Low-grade glioma chemotherapy

see also Low-grade glioma treatment.

The standard postsurgical options for low-grade gliomas include watchful waiting or radiotherapy depending on the risk factors for recurrence. The use of chemotherapy for the treatment of this disease is generally controversial, although the published results of the first of two large Phase 3 randomized controlled trials (RTOG 9802 a EORTC 22033-26033), focusing on the evaluation of chemotherapy for the upfront treatment of newly diagnosed low-grade gliomas, are reassuring in this respect. The long-term results of a RTOG 9802 comparing radiotherapy alone with radiotherapy and six cycles of adjuvant PCV chemotherapy (procarbazine, lomustine, vincristine) in patients with high risk low-grade gliomas will probably have an impact on daily clinical practice. The increase in median overall survival from 7.8 years to 13.3 years, mainly for patients with oligodendrogliomas, is unprecedented, but the toxicity of PCV is too high and molecular marker analysis remains inadequate. It is still unclear whether less toxic temozolomide can replace PCV and whether temozolomide can be used upfront alone instead of with radiotherapy. This question is addressed by the ongoing EORTC 22033-26033 study. The preliminary results show no significant difference in progression-free survival between patients receiving radiotherapy and those receiving temozolomide alone. Treatment with temozolomide was not associated with an improvement in cognitive function compared with treatment with radiotherapy. Despite limited follow-up, the study clearly confirmed the importance of molecular characterization of low-grade gliomas, defined in the World Health Organization Classification of Tumors of the Central Nervous System 2016 ¹⁾.

The role of chemotherapy in low-grade glioma treatment has been redefined with the long-term follow-up of the RTOG 9802.

PFS but not OS was improved for adult patients with LGG receiving RT + PCV versus RT alone. On post hoc analysis, for 2-year survivors, the addition of PCV to RT conferred a survival advantage, suggesting a delayed benefit for chemotherapy ²⁾.

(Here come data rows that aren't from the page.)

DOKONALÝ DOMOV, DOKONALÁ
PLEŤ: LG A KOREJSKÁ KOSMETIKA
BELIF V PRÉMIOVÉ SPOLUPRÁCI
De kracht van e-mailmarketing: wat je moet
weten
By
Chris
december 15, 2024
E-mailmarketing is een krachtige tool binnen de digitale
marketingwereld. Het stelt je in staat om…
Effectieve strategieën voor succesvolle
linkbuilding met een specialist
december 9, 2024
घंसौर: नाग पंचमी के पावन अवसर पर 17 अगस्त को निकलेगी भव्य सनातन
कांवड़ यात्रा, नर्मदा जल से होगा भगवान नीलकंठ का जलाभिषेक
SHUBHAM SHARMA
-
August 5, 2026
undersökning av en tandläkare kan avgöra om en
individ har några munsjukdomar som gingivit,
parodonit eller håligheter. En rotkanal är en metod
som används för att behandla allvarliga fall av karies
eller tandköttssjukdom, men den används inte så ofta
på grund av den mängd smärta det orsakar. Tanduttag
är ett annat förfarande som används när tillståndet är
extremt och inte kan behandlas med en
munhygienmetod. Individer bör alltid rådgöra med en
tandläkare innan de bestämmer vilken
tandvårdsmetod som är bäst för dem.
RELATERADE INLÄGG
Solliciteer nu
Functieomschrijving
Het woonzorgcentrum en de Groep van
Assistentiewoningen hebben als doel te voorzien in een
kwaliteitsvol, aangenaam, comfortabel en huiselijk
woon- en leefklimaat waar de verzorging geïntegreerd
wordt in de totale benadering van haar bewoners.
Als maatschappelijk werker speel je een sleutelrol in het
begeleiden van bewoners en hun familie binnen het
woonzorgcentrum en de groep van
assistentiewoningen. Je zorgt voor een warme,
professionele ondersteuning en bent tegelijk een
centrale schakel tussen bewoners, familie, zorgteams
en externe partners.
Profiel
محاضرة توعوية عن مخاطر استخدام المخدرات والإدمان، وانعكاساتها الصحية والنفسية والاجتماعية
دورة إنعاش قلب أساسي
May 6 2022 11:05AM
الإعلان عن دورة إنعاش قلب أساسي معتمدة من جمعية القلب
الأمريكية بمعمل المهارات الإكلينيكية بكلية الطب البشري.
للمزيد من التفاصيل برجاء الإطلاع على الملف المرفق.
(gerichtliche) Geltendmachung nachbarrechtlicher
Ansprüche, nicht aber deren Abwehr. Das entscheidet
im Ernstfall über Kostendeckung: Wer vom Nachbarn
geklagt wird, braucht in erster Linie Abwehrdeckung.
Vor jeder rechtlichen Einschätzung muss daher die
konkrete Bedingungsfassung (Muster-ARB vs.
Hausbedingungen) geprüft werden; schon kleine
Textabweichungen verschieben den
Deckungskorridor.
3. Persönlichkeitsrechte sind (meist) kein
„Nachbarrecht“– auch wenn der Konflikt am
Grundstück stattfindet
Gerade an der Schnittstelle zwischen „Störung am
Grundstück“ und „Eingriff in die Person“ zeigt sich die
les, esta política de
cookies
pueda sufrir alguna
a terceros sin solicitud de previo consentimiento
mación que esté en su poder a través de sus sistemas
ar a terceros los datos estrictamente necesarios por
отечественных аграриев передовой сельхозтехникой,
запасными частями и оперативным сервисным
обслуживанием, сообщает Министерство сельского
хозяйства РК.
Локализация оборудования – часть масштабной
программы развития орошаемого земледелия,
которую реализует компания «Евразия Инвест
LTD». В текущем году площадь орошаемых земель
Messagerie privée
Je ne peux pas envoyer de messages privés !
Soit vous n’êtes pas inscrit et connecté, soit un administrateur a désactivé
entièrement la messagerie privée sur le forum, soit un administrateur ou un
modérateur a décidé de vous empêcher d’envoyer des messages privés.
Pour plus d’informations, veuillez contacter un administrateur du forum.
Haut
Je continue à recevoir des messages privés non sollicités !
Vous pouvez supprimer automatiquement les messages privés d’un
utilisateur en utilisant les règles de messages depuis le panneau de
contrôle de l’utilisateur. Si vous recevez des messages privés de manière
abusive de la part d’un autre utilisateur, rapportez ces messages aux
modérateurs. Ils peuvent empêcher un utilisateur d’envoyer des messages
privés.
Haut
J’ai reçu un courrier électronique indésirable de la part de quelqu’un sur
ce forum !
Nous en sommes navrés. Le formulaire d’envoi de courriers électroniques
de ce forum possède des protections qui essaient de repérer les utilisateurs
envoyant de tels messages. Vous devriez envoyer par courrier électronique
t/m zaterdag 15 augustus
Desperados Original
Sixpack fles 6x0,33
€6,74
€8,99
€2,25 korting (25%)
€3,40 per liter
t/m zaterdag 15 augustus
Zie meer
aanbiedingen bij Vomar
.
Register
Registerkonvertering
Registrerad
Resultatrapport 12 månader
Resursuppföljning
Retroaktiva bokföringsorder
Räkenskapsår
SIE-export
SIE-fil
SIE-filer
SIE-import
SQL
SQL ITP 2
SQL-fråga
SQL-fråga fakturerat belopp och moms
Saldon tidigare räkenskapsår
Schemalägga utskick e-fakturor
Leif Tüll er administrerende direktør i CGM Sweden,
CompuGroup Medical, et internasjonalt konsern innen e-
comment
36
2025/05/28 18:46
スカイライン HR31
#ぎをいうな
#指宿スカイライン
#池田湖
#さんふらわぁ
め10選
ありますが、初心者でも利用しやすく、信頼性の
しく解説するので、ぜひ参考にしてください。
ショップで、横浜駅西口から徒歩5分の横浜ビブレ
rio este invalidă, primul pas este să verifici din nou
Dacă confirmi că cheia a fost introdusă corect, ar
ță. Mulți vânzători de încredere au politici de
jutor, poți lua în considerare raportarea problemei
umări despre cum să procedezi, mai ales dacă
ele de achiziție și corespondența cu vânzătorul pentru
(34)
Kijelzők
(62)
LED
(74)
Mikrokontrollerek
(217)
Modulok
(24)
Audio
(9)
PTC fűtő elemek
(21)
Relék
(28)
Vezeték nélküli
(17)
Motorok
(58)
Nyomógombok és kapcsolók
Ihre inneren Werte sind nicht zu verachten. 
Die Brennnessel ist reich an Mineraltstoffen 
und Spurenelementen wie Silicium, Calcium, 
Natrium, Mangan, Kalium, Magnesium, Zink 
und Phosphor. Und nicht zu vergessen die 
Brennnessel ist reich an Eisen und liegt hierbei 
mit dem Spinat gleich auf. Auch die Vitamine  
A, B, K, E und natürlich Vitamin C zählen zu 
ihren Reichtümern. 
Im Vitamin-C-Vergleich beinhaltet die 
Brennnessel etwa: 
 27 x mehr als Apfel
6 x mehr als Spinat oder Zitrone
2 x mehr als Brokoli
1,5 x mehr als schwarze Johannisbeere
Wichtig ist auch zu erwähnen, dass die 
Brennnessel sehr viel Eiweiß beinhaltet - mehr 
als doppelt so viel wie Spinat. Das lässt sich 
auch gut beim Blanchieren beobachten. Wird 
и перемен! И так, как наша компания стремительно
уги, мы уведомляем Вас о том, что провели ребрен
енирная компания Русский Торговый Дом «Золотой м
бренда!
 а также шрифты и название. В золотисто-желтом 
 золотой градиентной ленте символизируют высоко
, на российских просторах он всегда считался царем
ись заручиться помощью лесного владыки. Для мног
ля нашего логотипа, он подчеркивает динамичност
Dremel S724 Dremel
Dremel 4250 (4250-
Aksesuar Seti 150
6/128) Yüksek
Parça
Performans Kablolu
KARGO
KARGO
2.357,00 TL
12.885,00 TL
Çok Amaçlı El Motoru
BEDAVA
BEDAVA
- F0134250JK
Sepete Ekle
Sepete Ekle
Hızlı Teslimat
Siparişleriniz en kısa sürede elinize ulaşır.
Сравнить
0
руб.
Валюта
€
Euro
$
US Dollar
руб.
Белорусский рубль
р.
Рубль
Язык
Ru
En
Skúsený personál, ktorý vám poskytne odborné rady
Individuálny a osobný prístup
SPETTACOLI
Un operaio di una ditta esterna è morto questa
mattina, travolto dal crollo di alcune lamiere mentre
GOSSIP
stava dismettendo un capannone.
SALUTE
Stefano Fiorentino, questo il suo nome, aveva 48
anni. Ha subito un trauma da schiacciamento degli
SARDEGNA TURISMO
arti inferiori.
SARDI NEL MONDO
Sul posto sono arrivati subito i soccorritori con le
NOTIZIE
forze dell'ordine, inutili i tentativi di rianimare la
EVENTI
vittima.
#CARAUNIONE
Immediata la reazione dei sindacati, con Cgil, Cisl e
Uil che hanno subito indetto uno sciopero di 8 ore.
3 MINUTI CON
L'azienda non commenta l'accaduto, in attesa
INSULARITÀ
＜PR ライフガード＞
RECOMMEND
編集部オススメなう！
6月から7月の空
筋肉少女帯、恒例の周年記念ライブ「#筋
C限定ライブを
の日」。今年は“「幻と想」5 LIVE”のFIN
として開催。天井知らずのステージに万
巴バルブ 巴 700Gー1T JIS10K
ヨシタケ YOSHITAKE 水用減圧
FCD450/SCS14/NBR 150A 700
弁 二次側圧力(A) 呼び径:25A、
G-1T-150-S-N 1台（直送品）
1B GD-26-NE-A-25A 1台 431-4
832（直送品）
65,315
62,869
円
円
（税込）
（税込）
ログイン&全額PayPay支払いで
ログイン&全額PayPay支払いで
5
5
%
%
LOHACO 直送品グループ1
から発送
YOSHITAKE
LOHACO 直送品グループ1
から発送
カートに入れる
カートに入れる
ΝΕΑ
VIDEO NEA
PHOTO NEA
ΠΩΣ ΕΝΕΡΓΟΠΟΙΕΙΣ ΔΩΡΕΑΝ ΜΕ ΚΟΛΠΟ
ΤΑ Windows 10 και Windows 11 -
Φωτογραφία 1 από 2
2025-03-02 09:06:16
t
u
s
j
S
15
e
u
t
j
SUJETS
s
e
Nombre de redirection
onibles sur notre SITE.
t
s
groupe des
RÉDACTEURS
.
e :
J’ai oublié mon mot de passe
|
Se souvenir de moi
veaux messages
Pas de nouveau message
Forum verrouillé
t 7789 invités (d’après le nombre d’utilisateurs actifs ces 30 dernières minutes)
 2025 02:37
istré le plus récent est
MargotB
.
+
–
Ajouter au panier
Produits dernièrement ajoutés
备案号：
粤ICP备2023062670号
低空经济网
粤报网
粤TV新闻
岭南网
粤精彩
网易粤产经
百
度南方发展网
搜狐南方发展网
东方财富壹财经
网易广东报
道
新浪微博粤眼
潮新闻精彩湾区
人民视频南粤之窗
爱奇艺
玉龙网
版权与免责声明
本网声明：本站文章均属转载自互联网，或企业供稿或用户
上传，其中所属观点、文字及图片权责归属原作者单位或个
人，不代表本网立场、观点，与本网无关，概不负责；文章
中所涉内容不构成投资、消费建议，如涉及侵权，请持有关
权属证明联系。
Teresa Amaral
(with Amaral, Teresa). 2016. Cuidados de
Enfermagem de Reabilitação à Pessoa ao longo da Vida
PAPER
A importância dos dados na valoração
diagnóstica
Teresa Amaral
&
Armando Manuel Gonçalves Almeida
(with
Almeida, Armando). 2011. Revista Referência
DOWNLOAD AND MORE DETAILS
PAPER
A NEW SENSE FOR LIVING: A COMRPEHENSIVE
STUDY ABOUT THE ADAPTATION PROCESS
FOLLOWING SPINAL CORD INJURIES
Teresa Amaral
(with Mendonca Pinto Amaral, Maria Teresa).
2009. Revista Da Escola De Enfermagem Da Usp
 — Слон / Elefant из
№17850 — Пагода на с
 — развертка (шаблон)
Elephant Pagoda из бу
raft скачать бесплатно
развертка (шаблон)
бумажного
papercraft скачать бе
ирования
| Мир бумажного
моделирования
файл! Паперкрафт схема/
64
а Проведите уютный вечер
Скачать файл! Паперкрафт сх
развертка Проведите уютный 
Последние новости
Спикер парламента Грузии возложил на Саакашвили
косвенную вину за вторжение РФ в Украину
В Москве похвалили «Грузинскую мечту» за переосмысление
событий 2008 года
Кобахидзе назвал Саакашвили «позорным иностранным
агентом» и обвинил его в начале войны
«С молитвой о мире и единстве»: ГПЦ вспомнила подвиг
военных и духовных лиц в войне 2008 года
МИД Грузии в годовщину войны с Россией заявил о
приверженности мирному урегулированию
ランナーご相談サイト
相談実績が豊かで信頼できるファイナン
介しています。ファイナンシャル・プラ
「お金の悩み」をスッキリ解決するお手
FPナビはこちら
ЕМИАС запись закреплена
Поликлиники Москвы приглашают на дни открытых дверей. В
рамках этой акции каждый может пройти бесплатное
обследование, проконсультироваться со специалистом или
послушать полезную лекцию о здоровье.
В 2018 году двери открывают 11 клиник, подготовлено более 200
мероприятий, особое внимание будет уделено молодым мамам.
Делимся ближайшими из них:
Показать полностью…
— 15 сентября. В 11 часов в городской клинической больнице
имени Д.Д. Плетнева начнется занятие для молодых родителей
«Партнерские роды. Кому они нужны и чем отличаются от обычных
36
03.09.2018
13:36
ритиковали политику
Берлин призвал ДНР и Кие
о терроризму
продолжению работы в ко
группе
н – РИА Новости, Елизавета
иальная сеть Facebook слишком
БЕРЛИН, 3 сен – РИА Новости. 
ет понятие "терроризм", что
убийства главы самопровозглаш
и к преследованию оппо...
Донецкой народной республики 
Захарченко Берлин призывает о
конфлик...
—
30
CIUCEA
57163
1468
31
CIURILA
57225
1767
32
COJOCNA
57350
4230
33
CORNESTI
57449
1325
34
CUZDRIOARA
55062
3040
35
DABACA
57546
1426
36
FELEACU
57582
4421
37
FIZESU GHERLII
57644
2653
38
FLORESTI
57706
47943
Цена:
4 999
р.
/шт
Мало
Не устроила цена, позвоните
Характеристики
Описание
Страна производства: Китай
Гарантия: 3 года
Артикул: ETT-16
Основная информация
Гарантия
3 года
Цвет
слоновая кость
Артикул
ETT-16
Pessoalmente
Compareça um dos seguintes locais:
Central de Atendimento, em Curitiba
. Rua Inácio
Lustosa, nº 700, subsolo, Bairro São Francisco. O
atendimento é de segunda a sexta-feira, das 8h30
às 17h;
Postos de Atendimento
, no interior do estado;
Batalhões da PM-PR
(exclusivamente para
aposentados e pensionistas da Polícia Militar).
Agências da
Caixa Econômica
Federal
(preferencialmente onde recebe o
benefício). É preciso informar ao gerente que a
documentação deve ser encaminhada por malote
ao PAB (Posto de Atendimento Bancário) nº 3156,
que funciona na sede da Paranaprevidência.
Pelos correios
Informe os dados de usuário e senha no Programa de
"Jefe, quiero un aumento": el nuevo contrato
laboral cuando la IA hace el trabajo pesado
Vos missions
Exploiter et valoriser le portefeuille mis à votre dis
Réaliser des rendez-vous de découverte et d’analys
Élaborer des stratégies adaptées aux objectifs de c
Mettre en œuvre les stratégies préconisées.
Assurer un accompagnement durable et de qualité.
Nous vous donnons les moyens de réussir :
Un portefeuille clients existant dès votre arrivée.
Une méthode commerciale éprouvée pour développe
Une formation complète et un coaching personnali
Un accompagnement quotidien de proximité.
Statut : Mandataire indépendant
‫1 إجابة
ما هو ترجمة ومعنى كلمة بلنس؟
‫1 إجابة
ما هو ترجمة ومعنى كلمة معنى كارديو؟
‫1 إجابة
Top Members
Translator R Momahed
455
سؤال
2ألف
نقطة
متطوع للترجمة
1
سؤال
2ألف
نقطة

Advances in molecular genetic markers, including the combined loss of chromosome arms 1p and 19q, and the mutation of the isocitrate dehydrogenase gene (IDH1/IDH2) have allowed for increased accuracy of predicting susceptibility to chemotherapeutic agents, as well as having some role in determining prognosis. PCV and temozolomide chemotherapy have both been studied when assessing progression free survival for LGG patients. Approaching patients with LGGs can be somewhat daunting given the lack of Class I evidence based protocols.

The intervening decade since the trial was completed, novel molecular markers as well as newer chemotherapy agents such as temozolomide have been developed, which make these results difficult to incorporate into clinical practice ³⁾.

Initial results in 2003 indicated that Temodar may be active in the treatment of low-grade glioma, and thus, further evaluation of this agent in the treatment of these tumors is warranted ⁴⁾.

¹⁾

Lakomý R, Kazda T, Poprach A, Pospíšil P, Jančálek R, Šlampa P. [The Role of Chemotherapy in the Treatment of Low-grade Gliomas]. Klin Onkol. 2017 Fall;30(5):343-348. doi: 10.14735/amko2017343. Czech. PubMed PMID: 29031036.

²⁾

Shaw EG, Wang M, Coons SW, Brachman DG, Buckner JC, Stelzer KJ, Barger GR, Brown PD, Gilbert MR, Mehta MP. Randomized trial of radiation therapy plus procarbazine, lomustine, and vincristine chemotherapy for supratentorial adult low-grade glioma: initial results of RTOG 9802. J Clin Oncol. 2012 Sep 1;30(25):3065-70. doi: 10.1200/JCO.2011.35.8598. Epub 2012 Jul 30. PubMed PMID: 22851558; PubMed Central PMCID: PMC3732006.

³⁾

Laack NN, Sarkaria JN, Buckner JC. Radiation Therapy Oncology Group 9802: Controversy or Consensus in the Treatment of Newly Diagnosed Low-Grade Glioma? Semin Radiat Oncol. 2015 Jul;25(3):197-202. doi: 10.1016/j.semradonc.2015.02.004. Epub 2015 Feb 21. Review. PubMed PMID: 26050590.

⁴⁾

Quinn JA, Reardon DA, Friedman AH, Rich JN, Sampson JH, Provenzale JM, McLendon RE, Gururangan S, Bigner DD, Herndon JE 2nd, Avgeropoulos N, Finlay J, Tourt-Uhlig S, Affronti ML, Evans B, Stafford-Fox V, Zaknoen S, Friedman HS. Phase II trial of temozolomide in patients with progressive low-grade glioma. J Clin Oncol. 2003 Feb 15;21(4):646-51. PubMed PMID: 12586801.